• ScPrixdubaril014

    Le prix du baril reste très déprimé à cause d'un excédent d'offre sur un marché en contraction de demande. j'avais eu l'occasion de vous en énumérer les raisons,crise économique d'un coté, pétroles de schiste américains qui envahissent le marché de l'autre,situation politique troublée, voire des tentatives de déstabilisation du marché au détriment de la Russie, de l'Iran, de la Syrie de Bachar el Assad, et de Daech et des islamistes.
    On espérait que l'Arabie Séoudite jouerait , comme d'habitude, le régulateur du marché en baissant sa pro
    pre production. Et, pour ce faire, la réunion de l'Opep était très attendu des observateurs.

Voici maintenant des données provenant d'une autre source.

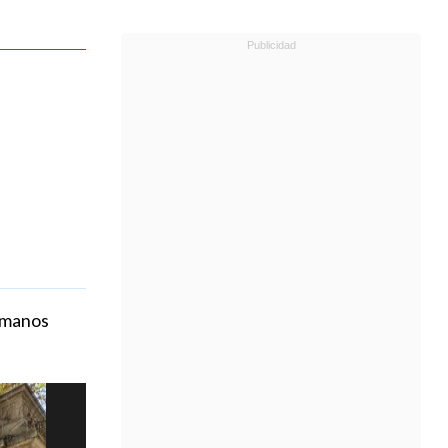
humanos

    Or, pas de chance, les dits producteurs ont réfusé de baisser leur production, au motif qu'ils considérent que c'est aux pays non Opep, qui produisent des pétroles à coûts élevés, de couper leur production et pas à eux.Sont visés les canadiens et leur pétroles bitumineux et les américains et leurs pétroles de schiste dont les coûts d'extraction et de production tournent autour des 60/80 dollars le baril.
    Les pays du golfe d'après le saoudien Ali al-Nouaimi ont pris leurs décision sur des bases strictement économique. "Il ne se passera rien avant Juin et il n'y aura pas de réunion extraordinaire", ont il proclamé.

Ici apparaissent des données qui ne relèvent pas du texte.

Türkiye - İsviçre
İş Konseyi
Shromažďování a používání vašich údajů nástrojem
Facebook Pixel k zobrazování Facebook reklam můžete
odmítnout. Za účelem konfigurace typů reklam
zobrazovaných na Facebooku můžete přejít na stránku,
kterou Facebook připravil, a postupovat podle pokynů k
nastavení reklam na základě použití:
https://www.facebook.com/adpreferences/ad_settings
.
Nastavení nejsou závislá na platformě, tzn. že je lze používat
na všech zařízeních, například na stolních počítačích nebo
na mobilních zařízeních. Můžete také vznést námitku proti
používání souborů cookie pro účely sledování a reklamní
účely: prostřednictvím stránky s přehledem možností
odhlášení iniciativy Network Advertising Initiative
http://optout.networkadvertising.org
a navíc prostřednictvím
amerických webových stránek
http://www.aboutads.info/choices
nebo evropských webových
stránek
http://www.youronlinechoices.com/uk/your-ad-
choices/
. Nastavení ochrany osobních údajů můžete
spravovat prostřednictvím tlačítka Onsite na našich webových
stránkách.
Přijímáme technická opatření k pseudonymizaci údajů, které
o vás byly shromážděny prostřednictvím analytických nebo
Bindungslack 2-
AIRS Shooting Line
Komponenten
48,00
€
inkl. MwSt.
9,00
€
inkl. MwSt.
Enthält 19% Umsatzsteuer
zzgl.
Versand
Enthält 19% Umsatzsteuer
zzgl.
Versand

    Profitez vite de l'essence ou du gasoil pas cher jusque là !!

  • Ce qu'il y a de très curieux dans cette chute vertigineuse du prix du pétrole, c'est que nos dirigeants semblent en être très satisfaits, comme s'ils venaient de trouver l'outil espéré pour relancer la croissance et l'économie mondiale. On a pu lire içi ou là dans la presse qu'il s'agissait d'une "bénédiction" pour l'économie française, et donc notre président au plus bas dans les sondages.Même la Directrice Générale du FMI, Christine Lagarde, affirme que les pays consommateur de pétrole ou de gaz vont voir leurs perspectives de croissance s'améliorer. Bref, c'est Bizance qui nous attend! Et avec cette croissance retrouvée, la croissance des émissions de CO2 qui ne s'étaient jamais arrêtées de croître d'ailleurs. 
    Et pendant ce temps là, les mêmes dont notre Président et sa Ministre de l'Environnement allaient plastronner à la Conférence des Nations Unies sur le Climat où ....il ne s'est rien passé. Mais qu'allait il donc faire à Lima s'il sont prêt à jeter leurs convictions environnementales aux orties au moindre hoquet de la conjoncture?

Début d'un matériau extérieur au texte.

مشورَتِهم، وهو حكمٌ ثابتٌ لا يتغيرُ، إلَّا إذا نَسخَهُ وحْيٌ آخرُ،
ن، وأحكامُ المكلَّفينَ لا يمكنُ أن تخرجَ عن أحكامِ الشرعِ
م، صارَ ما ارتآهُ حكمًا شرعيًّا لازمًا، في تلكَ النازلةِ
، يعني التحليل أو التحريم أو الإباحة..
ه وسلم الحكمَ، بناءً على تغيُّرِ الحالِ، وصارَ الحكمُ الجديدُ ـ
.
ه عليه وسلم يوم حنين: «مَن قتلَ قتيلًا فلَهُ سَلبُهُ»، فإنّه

    Étonnant, tous nos braves politiciens seraient donc des écologistes convaincus quand des élections se profilent à l'horizon et accueilleraient avec bienveillance la relance économique à grand coups d'émissions de CO2 dès qu'elle se présente à eux?
    Les moins gâtés vont être les nôtres qui vont devoir, à la Conférence de Paris qui fera suite à celle de Lima en 2015, trouver le compromis historique. Notre Président, grand artiste des mots, a confiance, il pense même trouver l'accord historique par lequel il entend "laisser sa trace"!